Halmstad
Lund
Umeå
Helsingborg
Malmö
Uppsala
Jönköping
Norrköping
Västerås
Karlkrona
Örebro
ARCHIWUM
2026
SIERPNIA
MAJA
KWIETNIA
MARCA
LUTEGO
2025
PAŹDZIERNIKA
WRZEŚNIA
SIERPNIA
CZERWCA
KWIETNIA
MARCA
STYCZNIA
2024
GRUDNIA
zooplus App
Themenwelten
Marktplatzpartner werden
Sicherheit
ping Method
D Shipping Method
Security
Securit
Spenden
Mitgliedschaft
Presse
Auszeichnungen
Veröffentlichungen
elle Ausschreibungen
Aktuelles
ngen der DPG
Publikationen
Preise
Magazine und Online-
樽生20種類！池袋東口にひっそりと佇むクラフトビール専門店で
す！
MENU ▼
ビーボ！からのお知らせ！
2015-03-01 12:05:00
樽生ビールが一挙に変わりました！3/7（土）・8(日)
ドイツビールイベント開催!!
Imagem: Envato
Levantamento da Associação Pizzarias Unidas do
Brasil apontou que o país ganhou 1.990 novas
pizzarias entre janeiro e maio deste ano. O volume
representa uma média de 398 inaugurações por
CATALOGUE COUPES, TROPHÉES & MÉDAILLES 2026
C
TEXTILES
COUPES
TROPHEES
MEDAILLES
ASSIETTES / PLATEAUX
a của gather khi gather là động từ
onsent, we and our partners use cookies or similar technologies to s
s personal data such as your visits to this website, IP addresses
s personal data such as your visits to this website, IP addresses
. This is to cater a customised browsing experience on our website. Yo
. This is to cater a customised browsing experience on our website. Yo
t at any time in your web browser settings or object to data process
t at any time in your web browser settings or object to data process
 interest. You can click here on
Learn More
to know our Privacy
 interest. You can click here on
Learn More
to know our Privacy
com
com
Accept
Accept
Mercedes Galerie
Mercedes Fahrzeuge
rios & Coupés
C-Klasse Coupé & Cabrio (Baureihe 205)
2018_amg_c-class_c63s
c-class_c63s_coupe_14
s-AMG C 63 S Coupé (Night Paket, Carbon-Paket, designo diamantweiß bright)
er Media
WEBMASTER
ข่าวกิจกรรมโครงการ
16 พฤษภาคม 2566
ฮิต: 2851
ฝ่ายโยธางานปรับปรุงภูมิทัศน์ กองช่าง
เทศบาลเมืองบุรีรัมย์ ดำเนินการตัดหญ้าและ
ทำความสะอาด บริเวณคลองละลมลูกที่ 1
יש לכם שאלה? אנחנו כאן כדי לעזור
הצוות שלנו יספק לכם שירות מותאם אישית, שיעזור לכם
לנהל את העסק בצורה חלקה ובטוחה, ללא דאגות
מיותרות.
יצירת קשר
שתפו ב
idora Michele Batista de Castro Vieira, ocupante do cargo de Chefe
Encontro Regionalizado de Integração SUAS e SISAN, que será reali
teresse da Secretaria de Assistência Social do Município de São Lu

=====

■ YOUR TASK ■
From the line containing "onsent, we and" through the end of the material, print each line exactly as it appears.

■ RESPONSE FOR THIS EXERCISE ■
onsent, we and our partners use cookies or similar technologies to s
s personal data such as your visits to this website, IP addresses
s personal data such as your visits to this website, IP addresses
. This is to cater a customised browsing experience on our website. Yo
. This is to cater a customised browsing experience on our website. Yo
t at any time in your web browser settings or object to data process
t at any time in your web browser settings or object to data process
 interest. You can click here on
Learn More
to know our Privacy
 interest. You can click here on
Learn More
to know our Privacy
com
com
Accept
Accept
Mercedes Galerie
Mercedes Fahrzeuge
rios & Coupés
C-Klasse Coupé & Cabrio (Baureihe 205)
2018_amg_c-class_c63s
c-class_c63s_coupe_14
s-AMG C 63 S Coupé (Night Paket, Carbon-Paket, designo diamantweiß bright)
er Media
WEBMASTER
ข่าวกิจกรรมโครงการ
16 พฤษภาคม 2566
ฮิต: 2851
ฝ่ายโยธางานปรับปรุงภูมิทัศน์ กองช่าง
เทศบาลเมืองบุรีรัมย์ ดำเนินการตัดหญ้าและ
ทำความสะอาด บริเวณคลองละลมลูกที่ 1
יש לכם שאלה? אנחנו כאן כדי לעזור
הצוות שלנו יספק לכם שירות מותאם אישית, שיעזור לכם
לנהל את העסק בצורה חלקה ובטוחה, ללא דאגות
מיותרות.
יצירת קשר
שתפו ב
idora Michele Batista de Castro Vieira, ocupante do cargo de Chefe
Encontro Regionalizado de Integração SUAS e SISAN, que será reali
teresse da Secretaria de Assistência Social do Município de São Lu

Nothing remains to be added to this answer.